Inflammation and Social Network Structure
After controlling for central adiposity, age, sex and years of education, IL-6 was negatively associated with the diversity of a person's social network [r(128) = −0.194, P = 0.027], but uncorrelated with social network size [r(128) = −0.088, P = 0.319]. We did not find a relationship between network diversity and CRP [r(137) = 0.04, P = 0.638]. CRP was also not correlated with social network size [r(137) = 0.125, P = 0.144]. Finally, as expected CRP and IL-6 were moderately correlated with each other [r(120) = 0.415, P < 0.0001].

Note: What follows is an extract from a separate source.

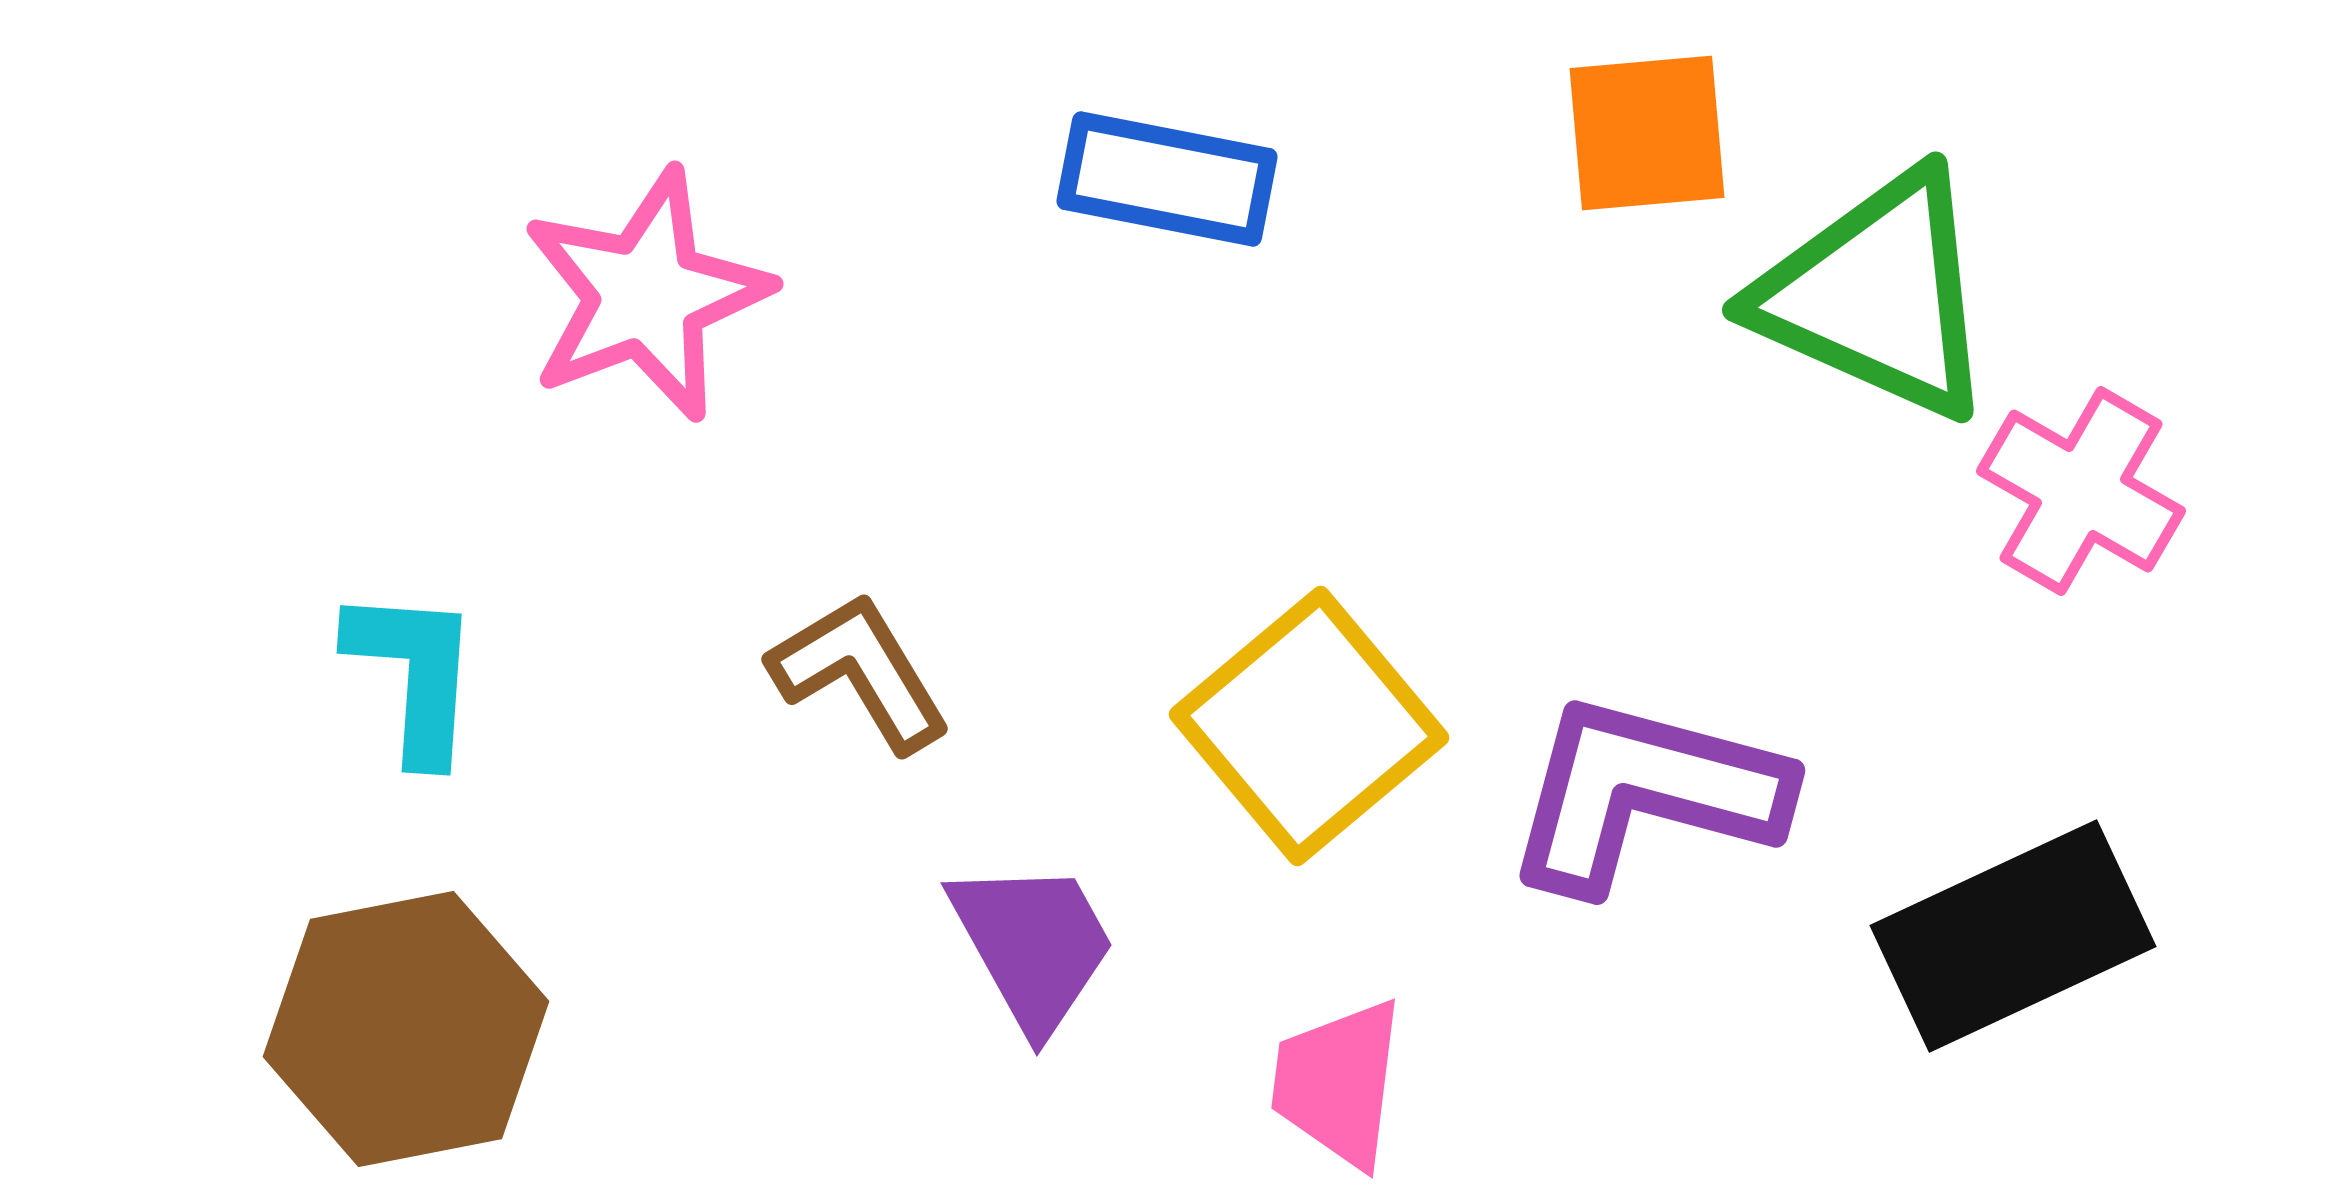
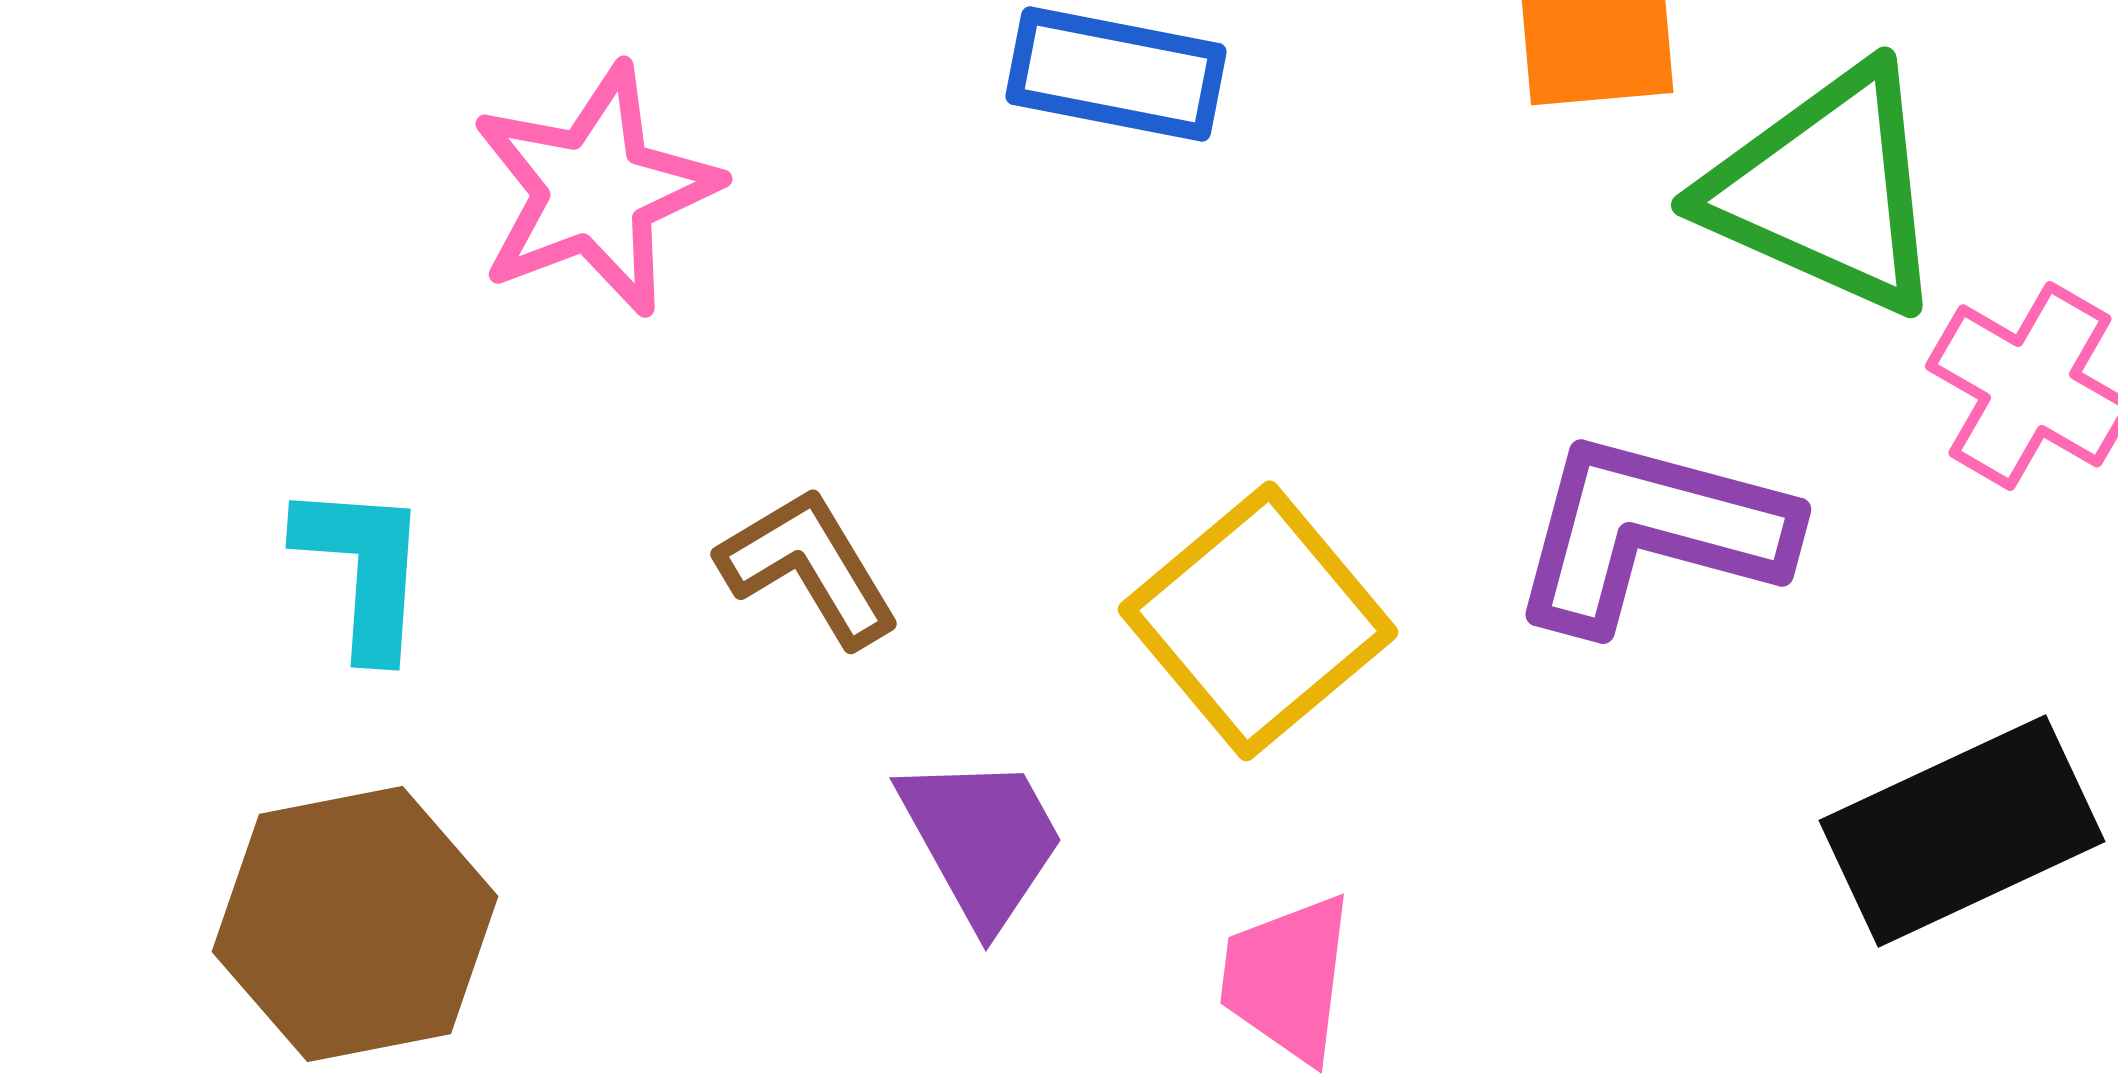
purple L-shape: (1645, 793) -> (1651, 532), moved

White matter and social network structure
We found that across all white matter voxels there was a predominant positive association between FA and diversity of a person's social network (mean = 0.012 ±0.039 s.d.; Figure 1A and B), after controlling for age, sex, education and central adiposity, which have all be found to be independently associated with measures of white matter integrity (Westlye et al., 2009; Gianaros et al., 2013; Verstynen et al., 2013). This means that in a numerical majority of voxels, individuals with more high-contact roles had greater microstructural white matter integrity. In the uncorrected statistical maps, we found several independent clusters with strong positive associations to diversity (Figure 1A), including near prefrontal boundaries of the dorsal medial prefrontal cortex, considered part of the 'social brain' (Lewis et al., 2011; Powell et al., 2012).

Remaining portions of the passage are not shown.